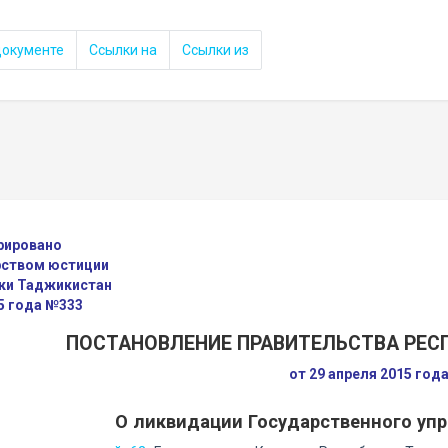
документе
Ссылки на
Ссылки из
рировано
ством юстиции
ки Таджикистан
5 года №333
ПОСТАНОВЛЕНИЕ ПРАВИТЕЛЬСТВА РЕ
от 29 апреля 2015 год
О ликвидации Государственного упр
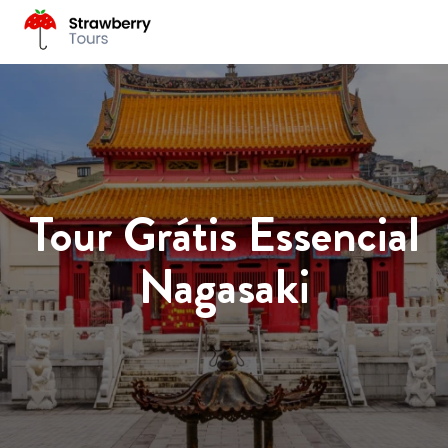
Tour Grátis Essencial
Nagasaki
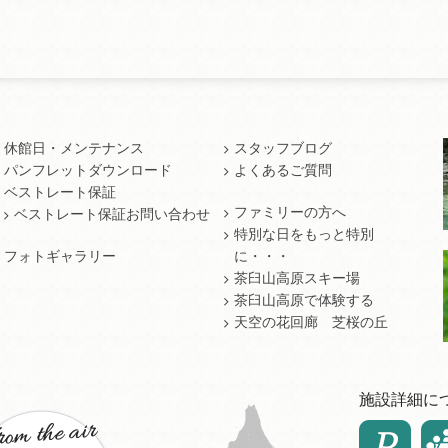
休館日・メンテナンス
スタッフブログ
パンフレットダウンロード
よくあるご質問
ベストレート保証
ファミリーの方へ
ベストレート保証お問い合わせ
特別な日をもっと特別
フォトギャラリー
に・・・
茶臼山高原スキー場
茶臼山高原で体験する
天空の花回廊 芝桜の丘
施設詳細に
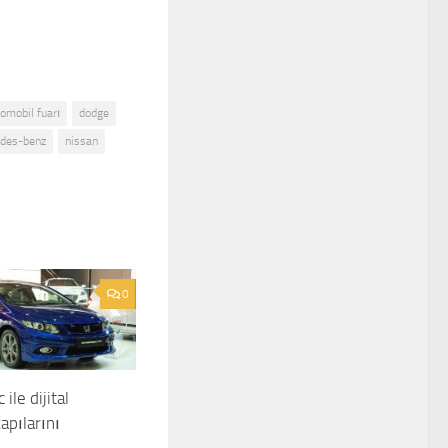
tomobil fuarı
dodge
des-benz
nissan
0
ile dijital
apılarını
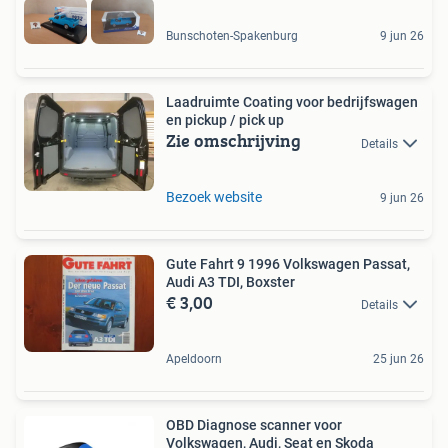
Bunschoten-Spakenburg
9 jun 26
Laadruimte Coating voor bedrijfswagen
en pickup / pick up
Zie omschrijving
Details
Bezoek website
9 jun 26
Gute Fahrt 9 1996 Volkswagen Passat,
Audi A3 TDI, Boxster
€ 3,00
Details
Apeldoorn
25 jun 26
OBD Diagnose scanner voor
Volkswagen, Audi, Seat en Skoda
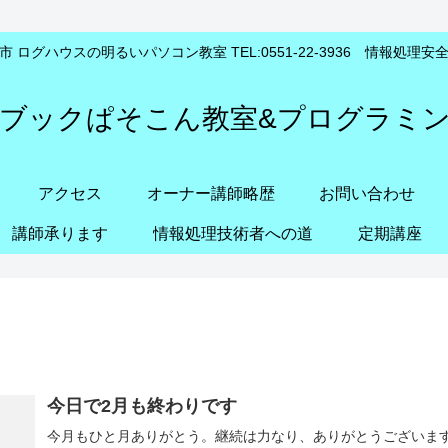
 ログハウスの明るいパソコン教室 TEL:0551-22-3936 情報処理
ブックぱそこん教室&プログラミ
アクセス
オーナー講師略歴
お問い合わせ
講師承ります
情報処理技術者への道
定期講座
今日で2月も終わりです
今月もひと月ありがとう。継続は力なり、ありがとうございま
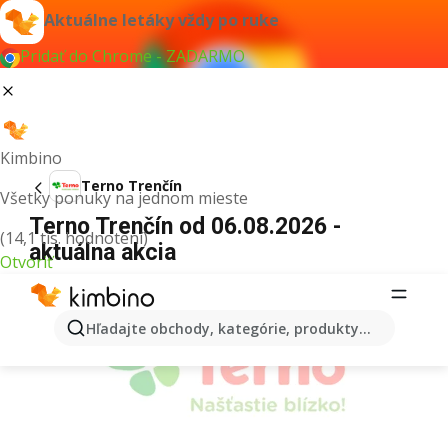
Aktuálne letáky vždy po ruke
Pridať do Chrome - ZADARMO
Kimbino
Terno Trenčín
Všetky ponuky na jednom mieste
Terno Trenčín od 06.08.2026 -
(14,1 tis. hodnotení)
aktuálna akcia
Otvoriť
REKLAMA
Hľadajte obchody, kategórie, produkty...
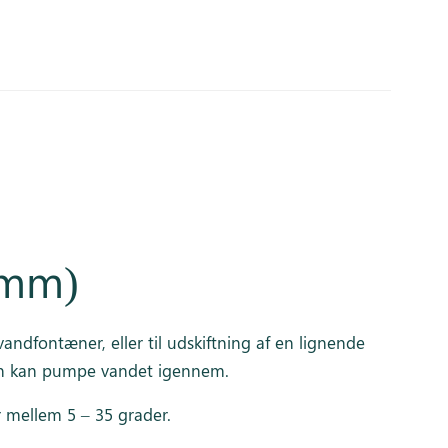
 mm)
ndfontæner, eller til udskiftning af en lignende
den kan pumpe vandet igennem.
 mellem 5 – 35 grader.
_ _ _ _
◆ **Your instructions**
What should be set down is every line from the opening of the records through the line that contains "ベストレート保証お問い合わせ", exactly, with pictures left out.

◆ **Result**
документе
Ссылки на
Ссылки из
рировано
ством юстиции
ки Таджикистан
5 года №333
ПОСТАНОВЛЕНИЕ ПРАВИТЕЛЬСТВА РЕ
от 29 апреля 2015 год
О ликвидации Государственного упр
Tour Grátis Essencial
Nagasaki
休館日・メンテナンス
スタッフブログ
パンフレットダウンロード
よくあるご質問
ベストレート保証
ファミリーの方へ
ベストレート保証お問い合わせ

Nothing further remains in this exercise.